Dataset records Block Start

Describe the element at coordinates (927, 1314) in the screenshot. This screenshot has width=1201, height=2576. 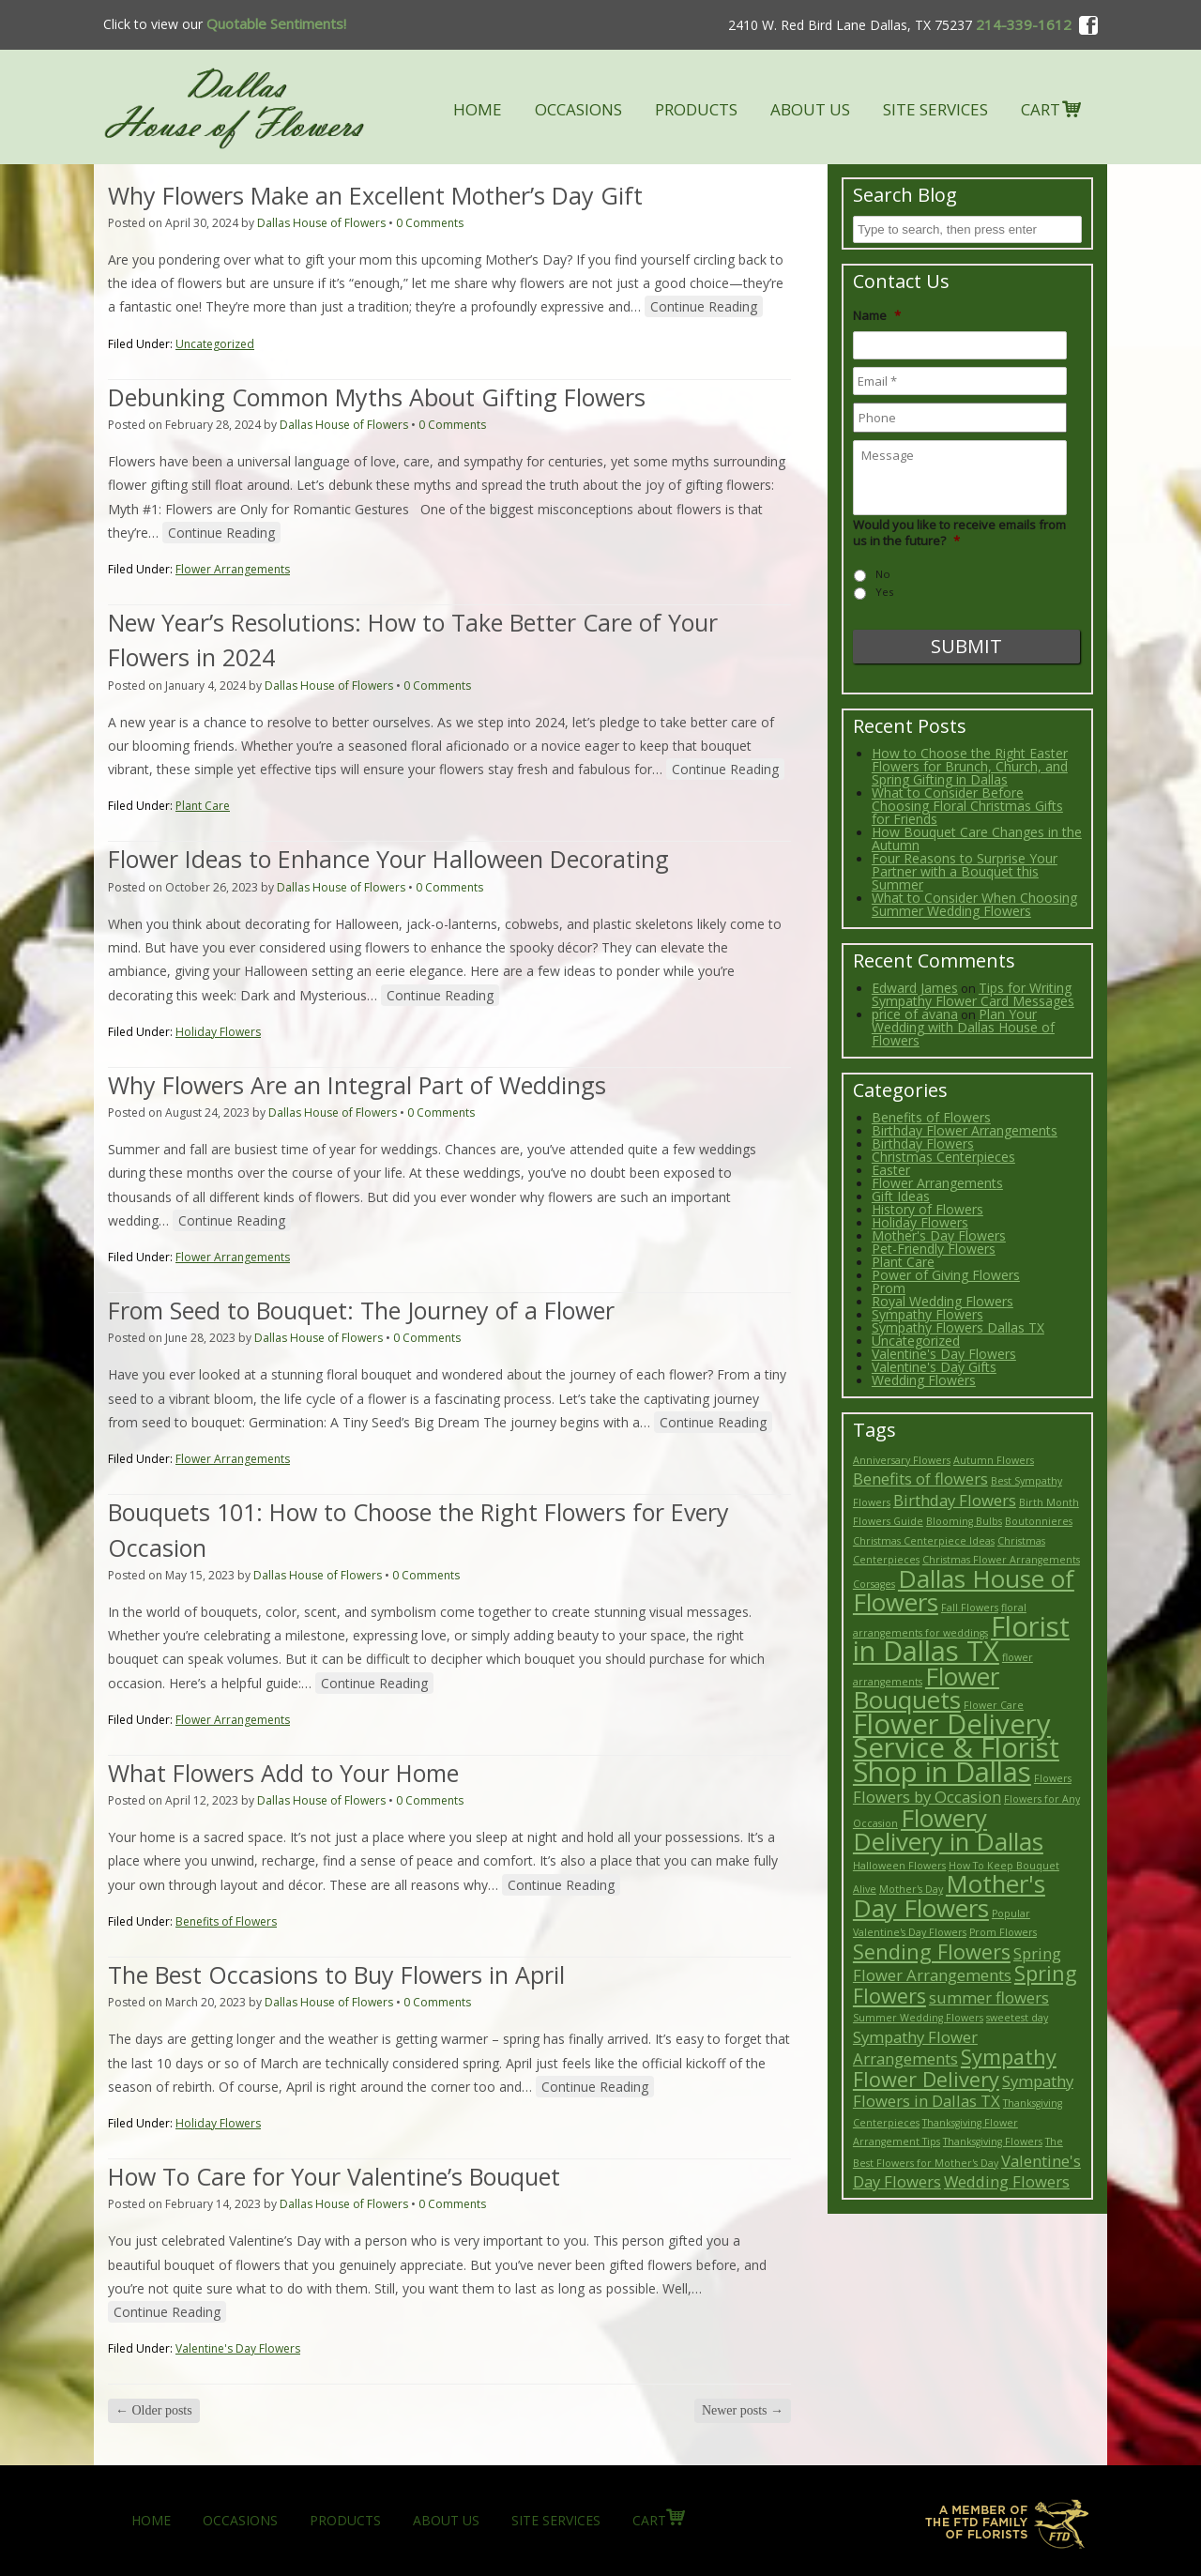
I see `Sympathy Flowers` at that location.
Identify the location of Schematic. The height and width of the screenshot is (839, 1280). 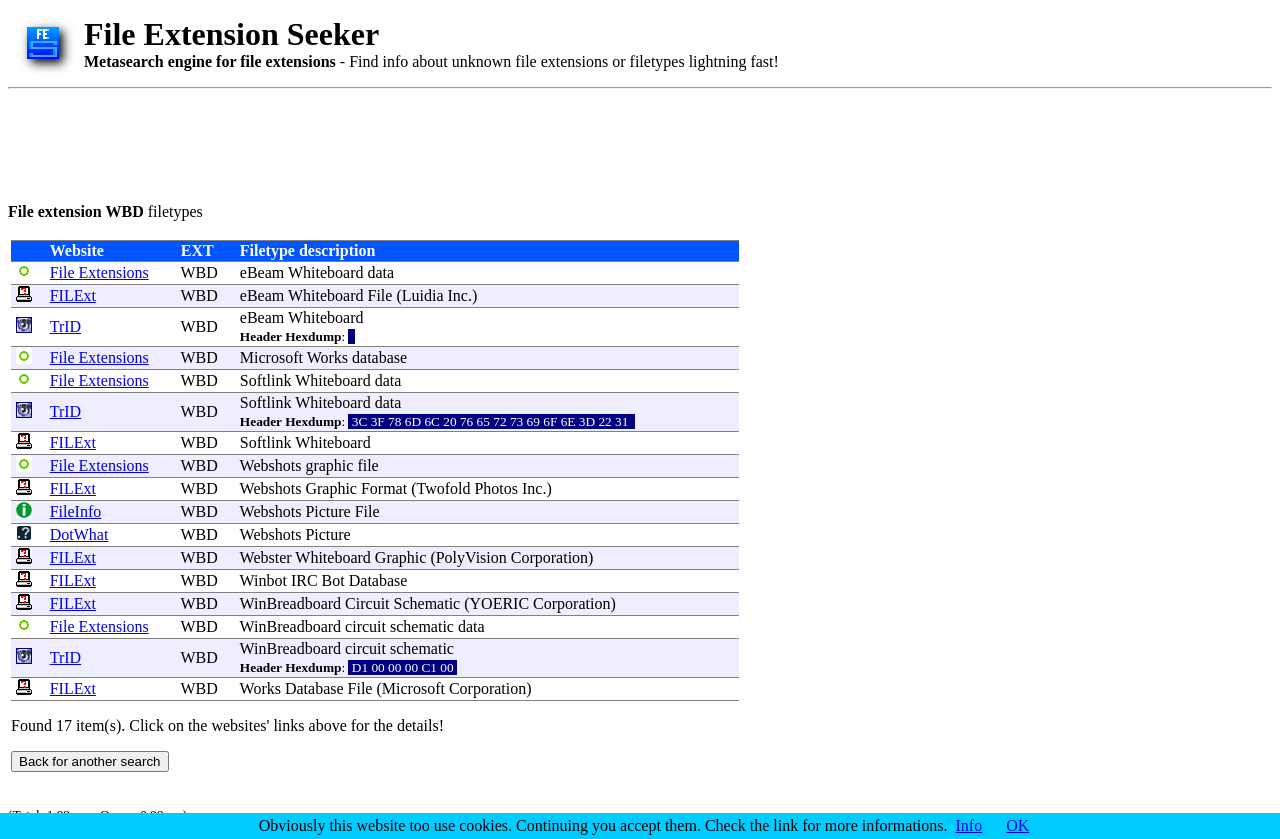
(427, 603).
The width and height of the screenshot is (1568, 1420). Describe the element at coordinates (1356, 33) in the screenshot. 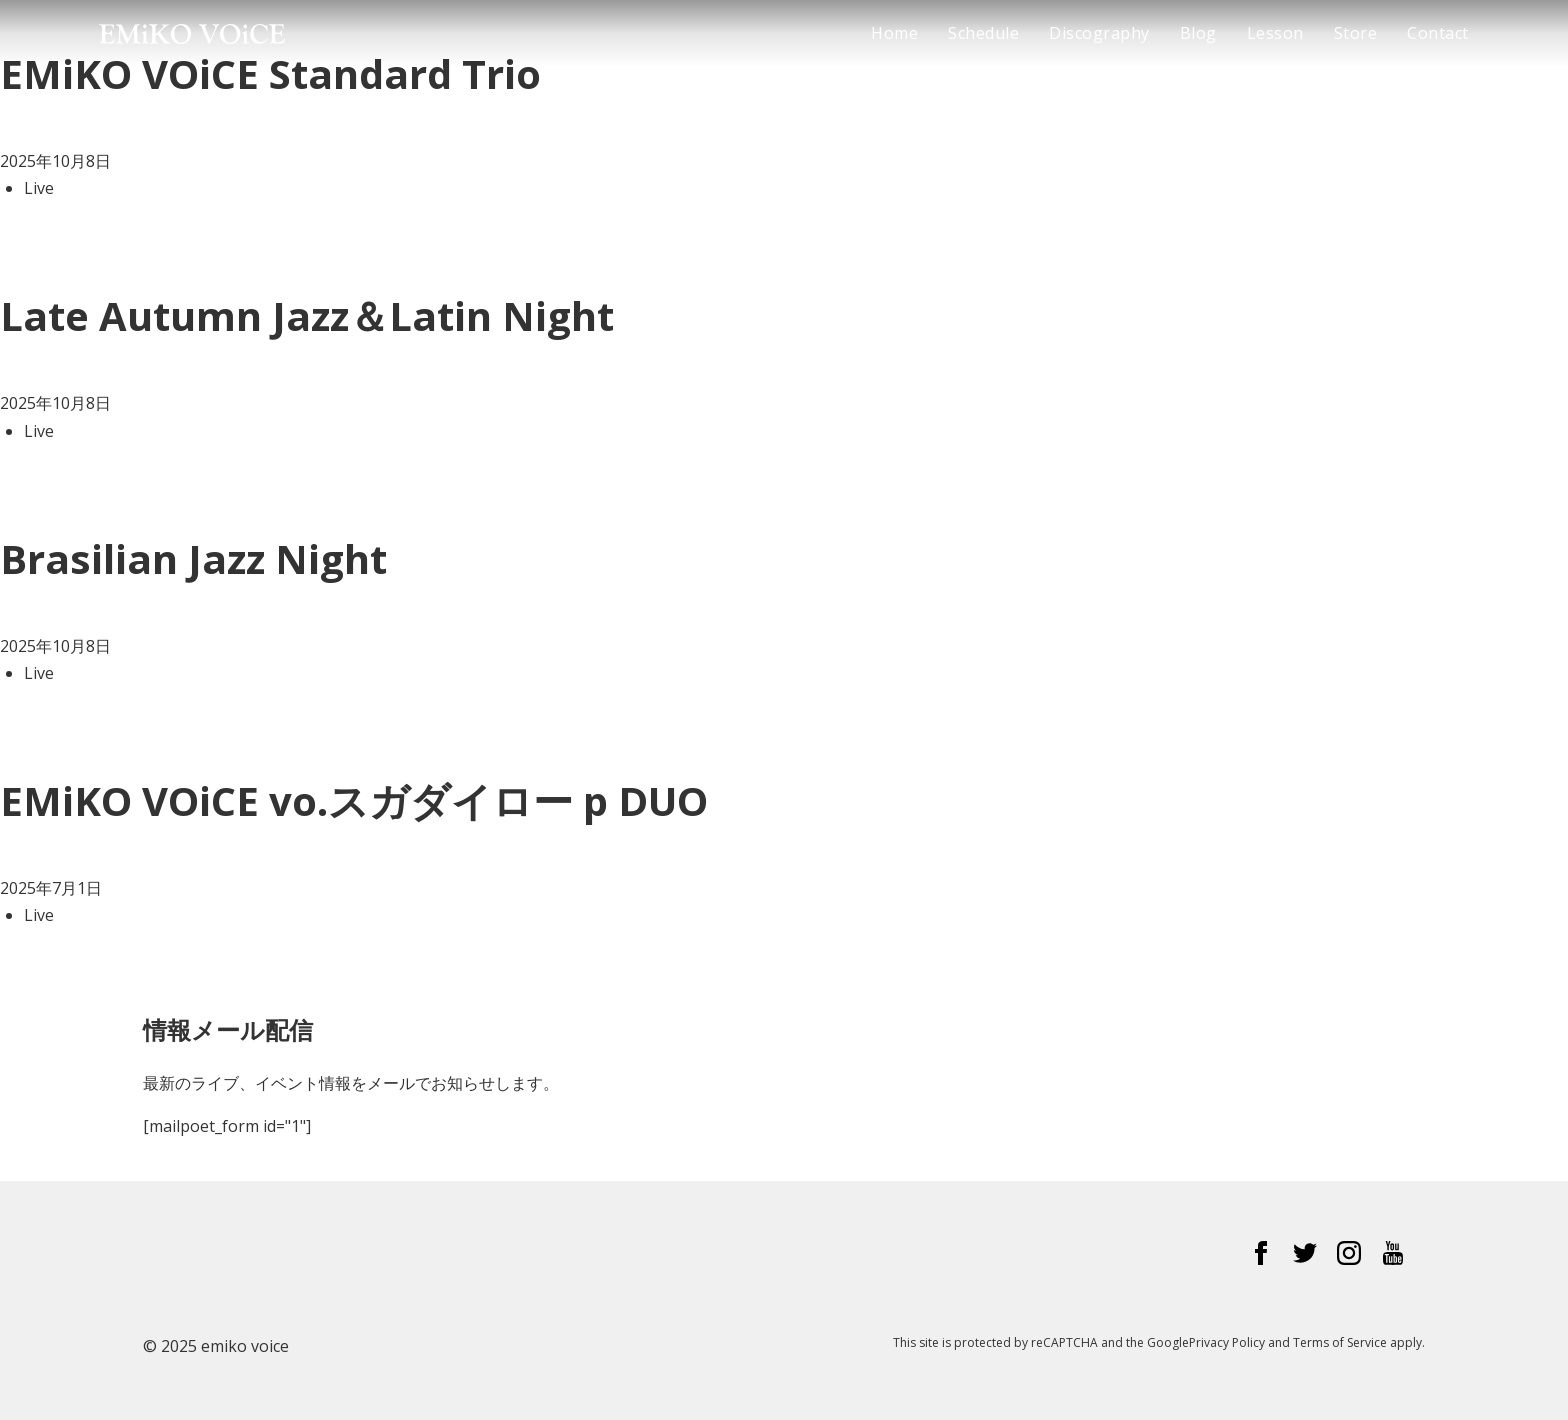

Dataset records Block End

Please make an exact copy of the records, leaving out any picture.

Describe the element at coordinates (927, 1314) in the screenshot. This screenshot has width=1201, height=2576. 
I see `Sympathy Flowers` at that location.
Identify the location of Schematic. The height and width of the screenshot is (839, 1280). 
(427, 603).
The width and height of the screenshot is (1568, 1420). Describe the element at coordinates (1356, 33) in the screenshot. 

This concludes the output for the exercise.